Taken as a whole, these studies demonstrated that C. albicans remodels its cell wall in response to echinocandin therapy and this adaptation can have a significant impact on pathogen virulence and recognition by host immune cells. These studies may also provide some explanation of why the prevalence of FKS1 hot spot mutations continues to be low in C. albicans and why some patients with bloodstream infection have limited evidence of visceral dissemination/sepsis, or sometimes paradoxically improved clinical response when infected with echinocandin-resistant strains. Nevertheless, other investigators have reported increased virulence in C. albicans harboring FKS1 mutations,, although immunological responses against these strains were not investigated. The in vivo impact of FKS1 mutations may be very different in C. glabrata vs. C. albicans, as suggested in current epidemiological trends of resistance. These questions will provide fascinating avenues for future laboratory, clinical and epidemiological research of invasive candidiasis.
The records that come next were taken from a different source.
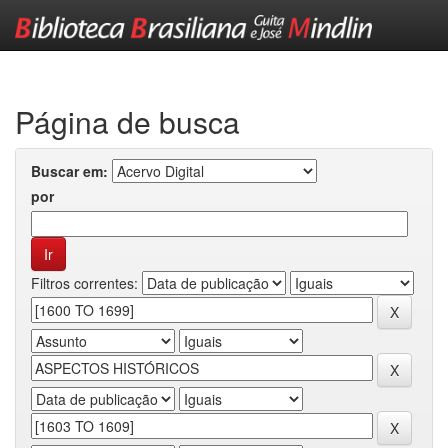
Skip
navigation
Página de busca
Buscar em:
por
Filtros correntes:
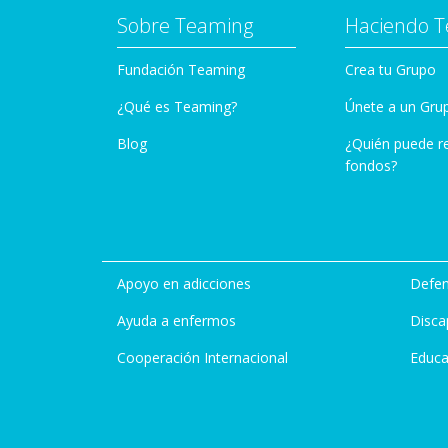
Sobre Teaming
Haciendo 
Fundación Teaming
Crea tu Grupo
¿Qué es Teaming?
Únete a un Gru
Blog
¿Quién puede r
fondos?
Apoyo en adicciones
Defen
Ayuda a enfermos
Disca
Cooperación Internacional
Educa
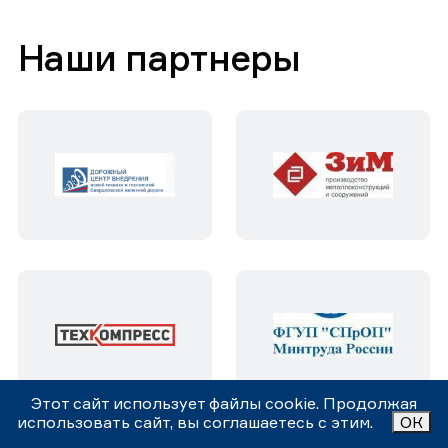
Наши партнеры
Этот сайт использует файлы cookie. Продолжая
использовать сайт, вы соглашаетесь с этим.
ОК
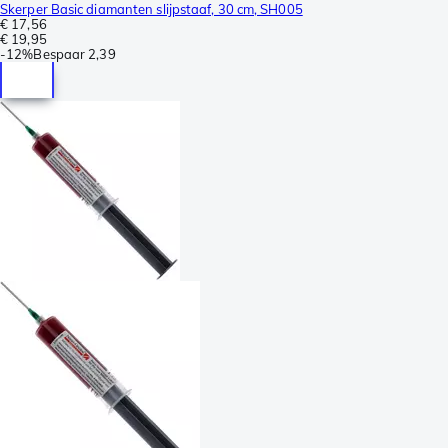
Skerper Basic diamanten slijpstaaf, 30 cm, SH005
€ 17,56
€ 19,95
-
12%
Bespaar
2,39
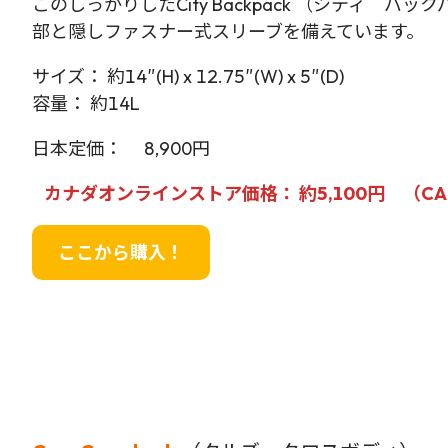
このしっかりしたCity Backpack （シティ 
部と隠しファスナー式スリーブを備えています。
サイズ： 約14″(H) x 12.75″(W) x 5″(D)
容量： 約14L
日本定価： 8,900円
カナダオンラインストア価格： 約5,100円 （CAD
ここから購入！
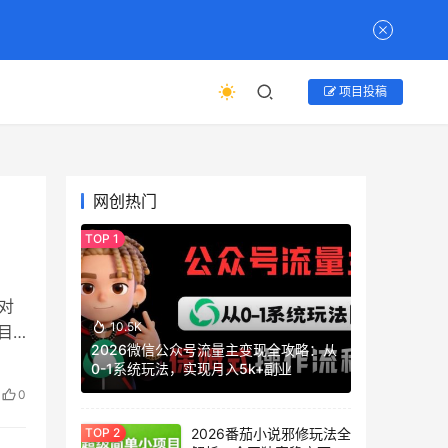
项目投稿
网创热门
对
10.5K
目
2026微信公众号流量主变现全攻略：从
0-1系统玩法，实现月入5k+副业
0
2026番茄小说邪修玩法全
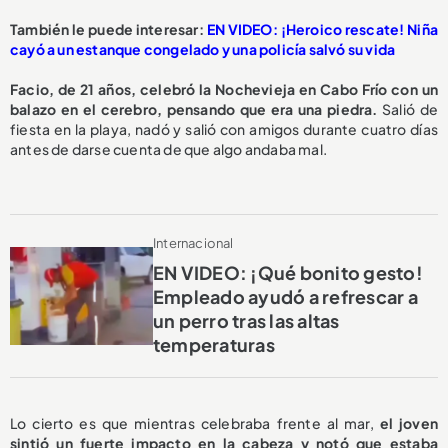
También le puede interesar:
EN VIDEO: ¡Heroico rescate! Niña
cayó a un estanque congelado y una policía salvó su vida
Facio, de 21 años, celebró la Nochevieja en Cabo Frío con un
balazo en el cerebro, pensando que era una piedra.
Salió de
fiesta en la playa, nadó y salió con amigos durante cuatro días
antes de darse cuenta de que algo andaba mal.
Internacional
EN VIDEO: ¡Qué bonito gesto!
Empleado ayudó a refrescar a
un perro tras las altas
temperaturas
Lo cierto es que mientras celebraba frente al mar,
el joven
sintió un fuerte impacto en la cabeza y notó que estaba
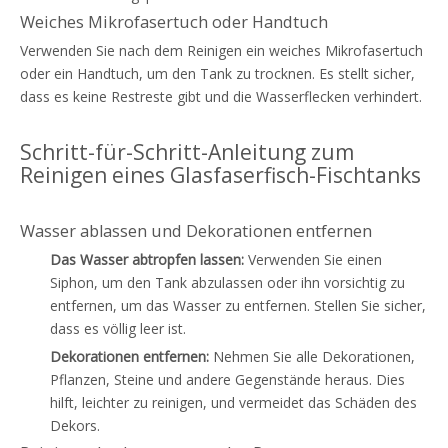
Weiches Mikrofasertuch oder Handtuch
Verwenden Sie nach dem Reinigen ein weiches Mikrofasertuch
oder ein Handtuch, um den Tank zu trocknen. Es stellt sicher,
dass es keine Restreste gibt und die Wasserflecken verhindert.
Schritt-für-Schritt-Anleitung zum
Reinigen eines Glasfaserfisch-Fischtanks
Wasser ablassen und Dekorationen entfernen
Das Wasser abtropfen lassen:
Verwenden Sie einen
Siphon, um den Tank abzulassen oder ihn vorsichtig zu
entfernen, um das Wasser zu entfernen. Stellen Sie sicher,
dass es völlig leer ist.
Dekorationen entfernen:
Nehmen Sie alle Dekorationen,
Pflanzen, Steine ​​und andere Gegenstände heraus. Dies
hilft, leichter zu reinigen, und vermeidet das Schäden des
Dekors.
Possible Clinical Implications

Knowledge of how drug resistance mechanisms affect host immune responses is fundamental to understanding the clinical impact of antifungal resistance in opportunistic pathogens such as C. albicans. As the key elements in the host immune response to Candida become clearer, an evaluation of how these central elements are affected by drug resistance should be a research priority. These studies could shed light on: (1) the potential for resistance spreading in given patient populations, (2) biological context for understanding why high levels of resistance in vitro may not necessarily correlate with high risk of drug failure in vivo or (3) effective immunotherapeutic strategies for combatting resistance. These studies may also help explain why despite developing resistance mechanisms that may favor the spread to different patient populations, many less common Candida species never spread beyond their “classic” host niches.
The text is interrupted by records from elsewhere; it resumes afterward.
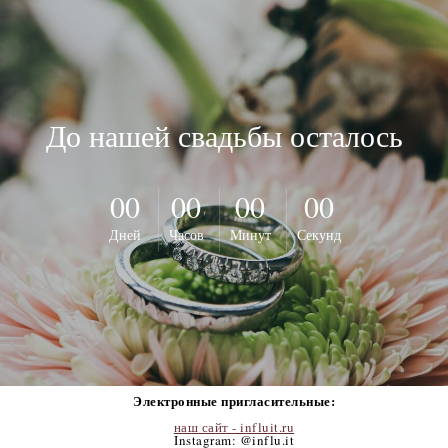
До нашей свадьбы осталось
00
00
00
00
Дней
Часов
Минут
Секунд
Электронные пригласительные:
наш сайт - influit.ru
Instagram: @influ.it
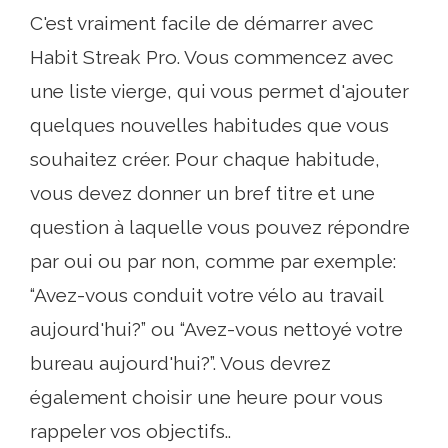
C'est vraiment facile de démarrer avec
Habit Streak Pro. Vous commencez avec
une liste vierge, qui vous permet d'ajouter
quelques nouvelles habitudes que vous
souhaitez créer. Pour chaque habitude,
vous devez donner un bref titre et une
question à laquelle vous pouvez répondre
par oui ou par non, comme par exemple:
“Avez-vous conduit votre vélo au travail
aujourd'hui?” ou “Avez-vous nettoyé votre
bureau aujourd'hui?”. Vous devrez
également choisir une heure pour vous
rappeler vos objectifs..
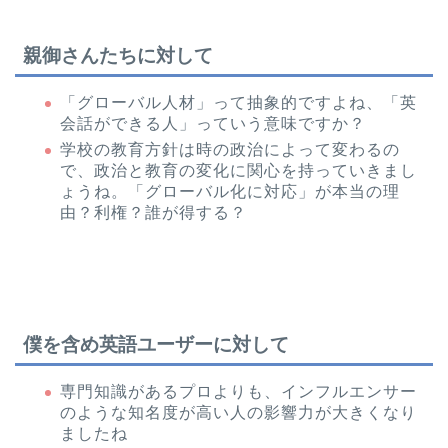
親御さんたちに対して
「グローバル人材」って抽象的ですよね、「英
会話ができる人」っていう意味ですか？
学校の教育方針は時の政治によって変わるの
で、政治と教育の変化に関心を持っていきまし
ょうね。「グローバル化に対応」が本当の理
由？利権？誰が得する？
僕を含め英語ユーザーに対して
専門知識があるプロよりも、インフルエンサー
のような知名度が高い人の影響力が大きくなり
ましたね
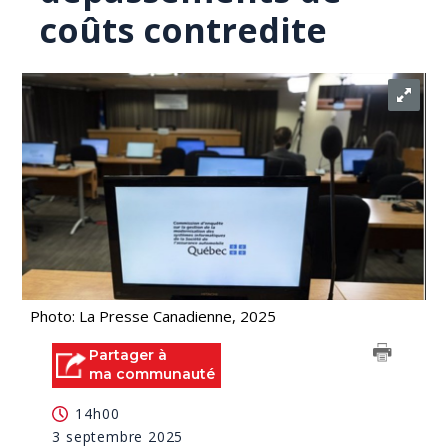
coûts contredite
Photo: La Presse Canadienne, 2025
Partager à
ma communauté
14h00
3 septembre 2025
Host immunity to Candida spp is complex by design, as are the pathogen’s responses strategies for coexisting with, or escaping the host immune response. This complexity should not prevent the search for patterns of altered host immune responses and pathogen virulence that develop with antifungal resistance (Fig. 2). Such studies will undoubtedly lead to more questions than answers, but the answers are potentially clinically important and may help solve the even larger mystery of “clinical resistance”—the catch-all term for why patients fail antifungal therapy when the pathogen appears susceptible in the laboratory.
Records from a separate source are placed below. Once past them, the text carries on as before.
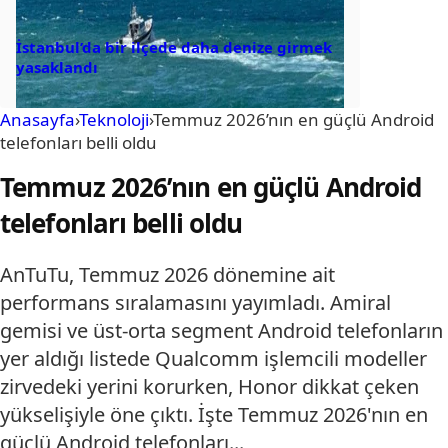
İstanbul’da bir ilçede daha denize girmek
yasaklandı
Anasayfa
›
Teknoloji
›
Temmuz 2026’nın en güçlü Android
telefonları belli oldu
Temmuz 2026’nın en güçlü Android
telefonları belli oldu
AnTuTu, Temmuz 2026 dönemine ait
performans sıralamasını yayımladı. Amiral
gemisi ve üst-orta segment Android telefonların
yer aldığı listede Qualcomm işlemcili modeller
zirvedeki yerini korurken, Honor dikkat çeken
yükselişiyle öne çıktı. İşte Temmuz 2026'nın en
güçlü Android telefonları...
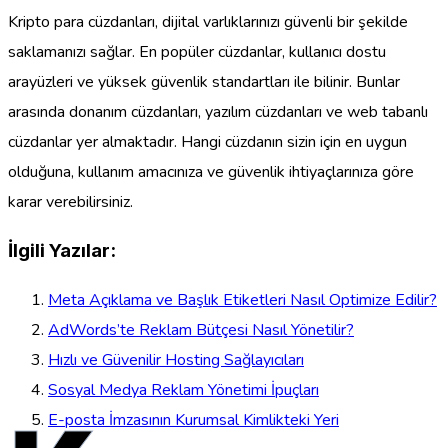
Kripto para cüzdanları, dijital varlıklarınızı güvenli bir şekilde
saklamanızı sağlar. En popüler cüzdanlar, kullanıcı dostu
arayüzleri ve yüksek güvenlik standartları ile bilinir. Bunlar
arasında donanım cüzdanları, yazılım cüzdanları ve web tabanlı
cüzdanlar yer almaktadır. Hangi cüzdanın sizin için en uygun
olduğuna, kullanım amacınıza ve güvenlik ihtiyaçlarınıza göre
karar verebilirsiniz.
İlgili Yazılar:
Meta Açıklama ve Başlık Etiketleri Nasıl Optimize Edilir?
AdWords’te Reklam Bütçesi Nasıl Yönetilir?
Hızlı ve Güvenilir Hosting Sağlayıcıları
Sosyal Medya Reklam Yönetimi İpuçları
E-posta İmzasının Kurumsal Kimlikteki Yeri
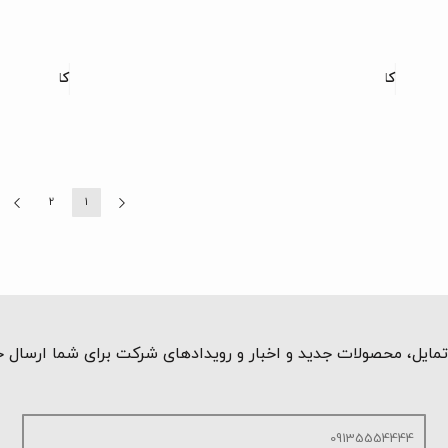
کاشی دیواری روژینا
کاشی دیواری
2
1
مایل، محصولات جدید و اخبار و رویدادهای شرکت برای شما ارسال 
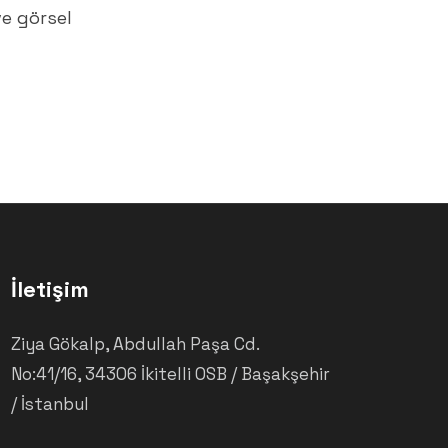
e görsel
İletişim
Ziya Gökalp, Abdullah Paşa Cd.
No:41/16, 34306 İkitelli OSB / Başakşehir
/ İstanbul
Figure 2. Illustrative hypothetical scenarios for the risk of breakthrough infection with resistant Candida species. In (A), expression of a new resistance mechanisms in the presence of antifungal therapy does not alter host immune detection/elimination, but diminishes pathogen fitness. Therefore, the probability of breakthrough infection is low at the current clinical status of the host. In (B), the expression of the resistance mechanism is not associated with a significant fitness cost but does impact immune evasion strategies, therefore the emergence of the resistant subpopulation in held in check by the immune response. In (C), expression of the resistance mechanism is not associated with significant costs in terms of pathogen fitness or host immune evasion, therefore the resistant subpopulation “emerges” in the presence of antifungal therapy. In (D), the isolate does not express resistance mechanisms in the presence of drug, but the high virulence and strong induction of immune responses lead to sepsis (SIRS). The concept for this figure was derived from review by James Anderson.